The company posted adjusted revenue that exceeded estimates. And with a tenfold increase in net income last year to $ 9.4 billion, Rocket declared a special dividend of $ 1.11 per share, according to a statement released Thursday. Shares jumped 7.8% to $ 21.46 late in the day.
“We have been successful in driving growth in all segments of our business,” Jay Farner, CEO of Rocket, said in the release.
The pandemic real estate boom gave a major boost to the mortgage industry, which saw record lending volumes and profits in 2020 as rates fell to historically low levels. Much of this was thanks to the Federal Reserve, which kept a cap on borrowing costs and bought mortgage bonds as part of its attempt to stimulate the economy.
But profitability may have peaked. Rocket said a 4.41% profit margin on new loans last quarter, well above the company’s November estimate of 3.8% to 4.1%. He told investors Thursday to expect margins on new loans this quarter to be around 3.6% to 3.9%.

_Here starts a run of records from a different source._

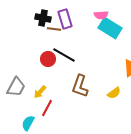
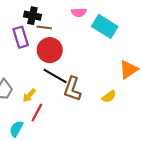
pink semicircle: (101, 15) -> (79, 12), moved
purple rectangle: (65, 19) -> (21, 37), moved
black line: (64, 55) -> (55, 76), moved
red circle: (48, 59) -> (50, 50), moved, size x1.5

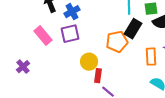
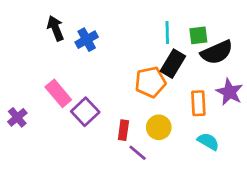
purple square: (70, 34) -> (85, 112), moved, turned -30
pink rectangle: (43, 36) -> (58, 93), moved
yellow circle: (89, 62) -> (159, 127), moved

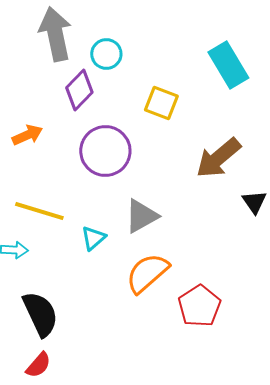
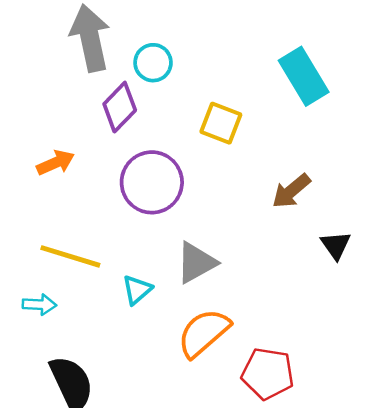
brown arrow: (218, 158) -> (291, 191), size x0.7
red pentagon: (199, 306) -> (268, 374), turned -30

Mortgage lenders have warned investors in recent weeks that profitability will not increase this year. UWM Holdings Corp., the parent company of United Wholesale Mortgage, said profit on new loans this quarter could fall by a third from the fourth quarter of last year.
Mr. Cooper Group Inc., meanwhile, said this week that its gains on mortgage sales – lenders typically sell the loans they originate from – will be roughly flat this quarter.
Read more: In a flash, US yields hit 1.6%, wreaking havoc across all markets
Mortgage rates in the United States rose this week to their highest level in six months, threatening to quell the mortgage recovery. And with rising Treasury yields, borrowing costs could continue to rise.
This could deter more Americans from looking to refinance their debt, while soaring home prices put home ownership out of reach for many.
Mortgage applications fell to a nine-month low last week, while pending home sales last month fell to a six-month low.